What you are asked to do :: Find the line with "Identify the location of hier." in the listing below. Write it out exactly, along with every later line up to the final one.
● ● ● ●
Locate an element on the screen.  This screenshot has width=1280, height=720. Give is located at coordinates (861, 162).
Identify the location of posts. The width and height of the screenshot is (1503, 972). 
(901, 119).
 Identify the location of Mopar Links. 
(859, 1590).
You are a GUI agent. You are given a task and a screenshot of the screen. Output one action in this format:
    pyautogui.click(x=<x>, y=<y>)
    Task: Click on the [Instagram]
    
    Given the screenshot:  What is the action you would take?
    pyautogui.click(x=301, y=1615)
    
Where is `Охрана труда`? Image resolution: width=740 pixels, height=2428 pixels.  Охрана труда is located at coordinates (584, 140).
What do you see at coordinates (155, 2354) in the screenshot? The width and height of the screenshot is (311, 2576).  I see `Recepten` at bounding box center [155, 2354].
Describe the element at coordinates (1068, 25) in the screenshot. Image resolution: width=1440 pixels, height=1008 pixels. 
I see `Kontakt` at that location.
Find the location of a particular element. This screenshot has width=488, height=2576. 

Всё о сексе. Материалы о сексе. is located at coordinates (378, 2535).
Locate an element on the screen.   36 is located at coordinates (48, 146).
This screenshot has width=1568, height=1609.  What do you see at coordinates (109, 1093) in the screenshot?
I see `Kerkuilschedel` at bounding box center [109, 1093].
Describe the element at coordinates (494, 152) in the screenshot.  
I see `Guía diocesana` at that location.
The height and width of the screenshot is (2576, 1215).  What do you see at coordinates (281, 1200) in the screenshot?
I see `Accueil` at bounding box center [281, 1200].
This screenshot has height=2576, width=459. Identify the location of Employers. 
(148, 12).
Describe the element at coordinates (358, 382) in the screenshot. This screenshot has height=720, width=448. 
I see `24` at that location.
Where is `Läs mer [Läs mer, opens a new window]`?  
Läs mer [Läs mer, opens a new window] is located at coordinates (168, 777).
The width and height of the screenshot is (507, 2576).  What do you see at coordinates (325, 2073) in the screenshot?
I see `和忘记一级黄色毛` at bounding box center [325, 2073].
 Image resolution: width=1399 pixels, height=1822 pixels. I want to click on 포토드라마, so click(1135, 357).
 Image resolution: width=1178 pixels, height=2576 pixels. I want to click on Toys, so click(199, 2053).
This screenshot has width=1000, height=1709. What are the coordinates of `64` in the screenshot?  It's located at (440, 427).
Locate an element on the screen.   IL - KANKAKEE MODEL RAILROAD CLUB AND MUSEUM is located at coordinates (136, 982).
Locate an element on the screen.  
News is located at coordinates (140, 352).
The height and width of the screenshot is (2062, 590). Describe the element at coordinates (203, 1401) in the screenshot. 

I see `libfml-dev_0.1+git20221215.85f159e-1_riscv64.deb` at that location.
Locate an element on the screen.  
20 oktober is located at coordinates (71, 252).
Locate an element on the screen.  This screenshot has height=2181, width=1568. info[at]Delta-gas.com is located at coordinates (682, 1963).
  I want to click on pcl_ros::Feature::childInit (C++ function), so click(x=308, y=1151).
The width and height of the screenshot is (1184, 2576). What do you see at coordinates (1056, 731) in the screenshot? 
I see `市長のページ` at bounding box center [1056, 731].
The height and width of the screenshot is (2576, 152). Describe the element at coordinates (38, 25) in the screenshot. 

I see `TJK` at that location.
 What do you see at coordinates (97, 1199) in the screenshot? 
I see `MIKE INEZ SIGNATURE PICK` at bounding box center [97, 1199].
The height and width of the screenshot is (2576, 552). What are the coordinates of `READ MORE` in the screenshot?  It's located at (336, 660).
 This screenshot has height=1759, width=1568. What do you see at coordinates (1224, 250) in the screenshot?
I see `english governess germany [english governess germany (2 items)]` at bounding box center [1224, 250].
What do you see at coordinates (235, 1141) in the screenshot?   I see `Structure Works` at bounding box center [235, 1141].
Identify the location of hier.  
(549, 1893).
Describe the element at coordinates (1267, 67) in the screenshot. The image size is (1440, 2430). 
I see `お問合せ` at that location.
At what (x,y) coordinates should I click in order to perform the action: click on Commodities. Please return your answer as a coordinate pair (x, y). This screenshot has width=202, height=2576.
● ● ● ●
Written solution ::
Identify the location of hier.  
(549, 1893).
Describe the element at coordinates (1267, 67) in the screenshot. The image size is (1440, 2430). 
I see `お問合せ` at that location.
At what (x,y) coordinates should I click in order to perform the action: click on Commodities. Please return your answer as a coordinate pair (x, y). This screenshot has width=202, height=2576.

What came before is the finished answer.